Eine Wohltat waren solche eingängigen Filme neben Albert Serras "Historia de la meva mort – History of My Death“. Schon die Pre-Title-Sequenz, in der man einer Gesellschaft in Gewändern des 18. Jahrhunderts minutenlang in einer statischen Einstellung beim Essen zusieht, stimmt auf das Erzähltempo der folgenden 148 Minuten ein.

Erst spät wird man erfahren, dass es sich bei dem vornehmen Herrn, der in der ersten Hälfte Kirchenkritik übt, von der bevorstehenden Revolution spricht und aus Voltaire zitiert, aber auch minutenlang in einen Nachtopf scheißt, um Casanova handelt.

Auf diesen laut Insert in der Schweiz spielenden Teil, wird man mit abruptem Schnitt und wiederum einem Insert in die Karpaten versetzt, wo Casanova bald mit Dracula konfrontiert wird. Dem Aufbruch in die Rationalität, der am Beginn im Zentrum steht, wird damit ein Rückfall in tiefsten Aberglauben und das Archaische gegenübergestellt.

Spielen die ersten Szenen im höfischen Milieu, so versetzt dieser zweite Teil in ein bäuerliches Umfeld und minutenlang kann man zusehen, wie einer Kuh das Fell abgezogen oder ihr Schädel zerteilt wird.

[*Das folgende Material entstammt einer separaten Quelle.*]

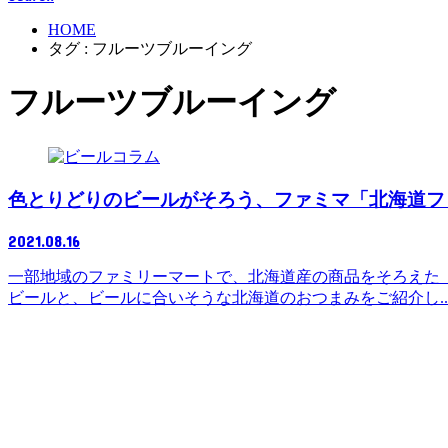
HOME
タグ : フルーツブルーイング
フルーツブルーイング
コラム
色とりどりのビールがそろう、ファミマ「北海道フ
2021.08.16
一部地域のファミリーマートで、北海道産の商品をそろえた
ビールと、ビールに合いそうな北海道のおつまみをご紹介し..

Wunderbar ausgeleuchtet sind zwar die Tableaus, erfreuen kann man sich am Lichteinfall in den Landschaftsaufnahmen, doch angesichts der Langsamkeit der Erzählweise und vielleicht auch der Dürftigkeit des Inhalts ziehen sich die zweieinhalb Stunden wie selten im Kino. - Preischancen kann man Serras Film bei dieser Jury aber sicher auch einräumen.